SUPPLIED RECORDS:

• • • •

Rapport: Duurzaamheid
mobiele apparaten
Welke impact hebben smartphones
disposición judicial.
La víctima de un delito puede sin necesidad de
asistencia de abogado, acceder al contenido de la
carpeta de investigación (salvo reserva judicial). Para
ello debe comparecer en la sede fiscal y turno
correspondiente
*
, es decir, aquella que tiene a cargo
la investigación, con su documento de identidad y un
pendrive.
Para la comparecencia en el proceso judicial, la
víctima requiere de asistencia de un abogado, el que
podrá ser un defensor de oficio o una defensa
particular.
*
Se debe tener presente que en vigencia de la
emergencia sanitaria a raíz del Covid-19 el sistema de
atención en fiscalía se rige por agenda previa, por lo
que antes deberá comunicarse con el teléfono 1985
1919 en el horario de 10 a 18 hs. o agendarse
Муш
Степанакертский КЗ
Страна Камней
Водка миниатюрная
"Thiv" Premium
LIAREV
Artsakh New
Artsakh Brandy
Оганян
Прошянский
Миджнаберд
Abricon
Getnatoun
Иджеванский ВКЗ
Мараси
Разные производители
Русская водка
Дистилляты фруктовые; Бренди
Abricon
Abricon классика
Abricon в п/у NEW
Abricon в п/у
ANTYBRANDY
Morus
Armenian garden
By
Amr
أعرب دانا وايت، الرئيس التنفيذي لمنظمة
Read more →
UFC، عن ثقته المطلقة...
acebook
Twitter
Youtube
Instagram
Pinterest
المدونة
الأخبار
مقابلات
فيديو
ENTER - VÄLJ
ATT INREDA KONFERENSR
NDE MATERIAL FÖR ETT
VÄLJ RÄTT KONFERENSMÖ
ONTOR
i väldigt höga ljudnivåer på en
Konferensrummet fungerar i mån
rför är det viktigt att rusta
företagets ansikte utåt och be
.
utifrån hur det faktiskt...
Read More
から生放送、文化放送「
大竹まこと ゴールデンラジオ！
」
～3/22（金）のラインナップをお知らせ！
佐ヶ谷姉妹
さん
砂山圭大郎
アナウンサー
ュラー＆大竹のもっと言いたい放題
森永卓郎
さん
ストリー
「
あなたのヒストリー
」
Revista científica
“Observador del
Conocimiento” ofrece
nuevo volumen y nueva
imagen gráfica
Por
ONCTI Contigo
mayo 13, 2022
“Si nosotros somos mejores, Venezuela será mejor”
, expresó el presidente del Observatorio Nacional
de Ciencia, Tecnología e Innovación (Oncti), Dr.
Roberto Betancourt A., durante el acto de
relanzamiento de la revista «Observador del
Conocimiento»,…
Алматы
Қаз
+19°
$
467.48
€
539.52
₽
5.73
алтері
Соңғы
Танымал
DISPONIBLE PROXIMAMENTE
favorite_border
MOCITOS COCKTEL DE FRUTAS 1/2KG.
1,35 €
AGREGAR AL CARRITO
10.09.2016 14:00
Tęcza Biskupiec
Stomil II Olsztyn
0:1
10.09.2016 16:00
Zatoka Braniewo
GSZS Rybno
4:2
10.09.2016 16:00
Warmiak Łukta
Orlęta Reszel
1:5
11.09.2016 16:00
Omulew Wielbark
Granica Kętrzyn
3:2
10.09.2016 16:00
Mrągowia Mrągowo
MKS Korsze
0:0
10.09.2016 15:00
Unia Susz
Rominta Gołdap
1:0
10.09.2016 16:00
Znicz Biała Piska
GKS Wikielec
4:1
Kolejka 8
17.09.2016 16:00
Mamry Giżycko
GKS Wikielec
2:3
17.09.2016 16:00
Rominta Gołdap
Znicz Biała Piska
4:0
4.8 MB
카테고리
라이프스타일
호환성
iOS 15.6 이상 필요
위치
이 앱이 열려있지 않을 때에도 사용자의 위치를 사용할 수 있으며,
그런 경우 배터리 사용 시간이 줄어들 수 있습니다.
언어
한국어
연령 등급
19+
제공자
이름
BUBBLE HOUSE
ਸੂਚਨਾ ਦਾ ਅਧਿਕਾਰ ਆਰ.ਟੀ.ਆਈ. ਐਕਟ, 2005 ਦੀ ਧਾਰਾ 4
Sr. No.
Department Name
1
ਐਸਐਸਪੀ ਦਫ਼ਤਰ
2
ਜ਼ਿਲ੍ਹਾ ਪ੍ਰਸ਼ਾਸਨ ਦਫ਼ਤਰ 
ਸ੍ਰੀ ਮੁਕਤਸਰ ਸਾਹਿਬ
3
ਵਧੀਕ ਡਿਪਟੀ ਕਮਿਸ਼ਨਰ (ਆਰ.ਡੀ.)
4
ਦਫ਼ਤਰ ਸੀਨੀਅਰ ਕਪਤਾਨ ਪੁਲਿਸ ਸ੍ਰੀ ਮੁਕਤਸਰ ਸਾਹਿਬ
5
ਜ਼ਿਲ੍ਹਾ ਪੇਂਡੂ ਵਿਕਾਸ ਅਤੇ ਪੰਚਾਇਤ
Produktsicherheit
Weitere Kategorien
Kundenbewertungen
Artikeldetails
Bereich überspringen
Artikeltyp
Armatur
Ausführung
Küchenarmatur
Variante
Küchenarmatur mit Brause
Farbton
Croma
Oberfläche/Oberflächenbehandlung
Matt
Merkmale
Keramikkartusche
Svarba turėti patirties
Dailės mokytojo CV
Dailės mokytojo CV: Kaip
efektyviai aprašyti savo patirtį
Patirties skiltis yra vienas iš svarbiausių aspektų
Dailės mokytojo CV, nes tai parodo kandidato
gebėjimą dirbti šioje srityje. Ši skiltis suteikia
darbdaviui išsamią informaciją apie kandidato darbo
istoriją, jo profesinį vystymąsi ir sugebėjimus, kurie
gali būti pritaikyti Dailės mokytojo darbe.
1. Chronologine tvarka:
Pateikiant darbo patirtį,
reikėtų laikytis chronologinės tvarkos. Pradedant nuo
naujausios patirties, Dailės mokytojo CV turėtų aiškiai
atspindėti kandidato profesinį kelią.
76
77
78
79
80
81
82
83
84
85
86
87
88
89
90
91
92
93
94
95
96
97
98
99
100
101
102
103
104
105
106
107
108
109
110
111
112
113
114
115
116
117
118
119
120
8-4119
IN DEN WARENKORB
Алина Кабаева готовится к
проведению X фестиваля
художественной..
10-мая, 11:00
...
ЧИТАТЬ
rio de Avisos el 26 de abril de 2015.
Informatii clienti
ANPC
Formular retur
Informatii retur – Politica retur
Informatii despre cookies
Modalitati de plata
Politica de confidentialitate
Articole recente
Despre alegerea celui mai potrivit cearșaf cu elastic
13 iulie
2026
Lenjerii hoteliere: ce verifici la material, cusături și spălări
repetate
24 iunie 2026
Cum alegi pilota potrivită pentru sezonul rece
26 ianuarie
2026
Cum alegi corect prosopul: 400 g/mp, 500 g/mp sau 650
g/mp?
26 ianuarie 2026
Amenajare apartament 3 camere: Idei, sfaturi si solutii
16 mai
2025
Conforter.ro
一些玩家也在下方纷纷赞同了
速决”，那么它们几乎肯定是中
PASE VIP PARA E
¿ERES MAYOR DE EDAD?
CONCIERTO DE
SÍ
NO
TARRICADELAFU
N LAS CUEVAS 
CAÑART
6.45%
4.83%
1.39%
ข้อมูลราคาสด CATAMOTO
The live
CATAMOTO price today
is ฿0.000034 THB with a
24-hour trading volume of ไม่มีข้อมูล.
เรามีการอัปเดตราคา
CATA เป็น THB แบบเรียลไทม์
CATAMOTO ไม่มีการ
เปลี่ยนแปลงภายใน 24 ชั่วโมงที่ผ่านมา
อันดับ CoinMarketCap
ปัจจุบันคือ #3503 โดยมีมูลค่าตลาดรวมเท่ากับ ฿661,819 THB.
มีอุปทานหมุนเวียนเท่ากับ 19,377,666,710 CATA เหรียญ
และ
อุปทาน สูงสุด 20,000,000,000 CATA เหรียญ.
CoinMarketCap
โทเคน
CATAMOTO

• • • •

ACTIVITY: Your answer must consist solely of the lines above between the line holding "Водка миниатюрная" and the line holding "أعرب دانا وايت، الرئيس التنفيذي لمنظمة", inclusive, copied exactly.

RESPONSE TO THIS TASK:
Водка миниатюрная
"Thiv" Premium
LIAREV
Artsakh New
Artsakh Brandy
Оганян
Прошянский
Миджнаберд
Abricon
Getnatoun
Иджеванский ВКЗ
Мараси
Разные производители
Русская водка
Дистилляты фруктовые; Бренди
Abricon
Abricon классика
Abricon в п/у NEW
Abricon в п/у
ANTYBRANDY
Morus
Armenian garden
By
Amr
أعرب دانا وايت، الرئيس التنفيذي لمنظمة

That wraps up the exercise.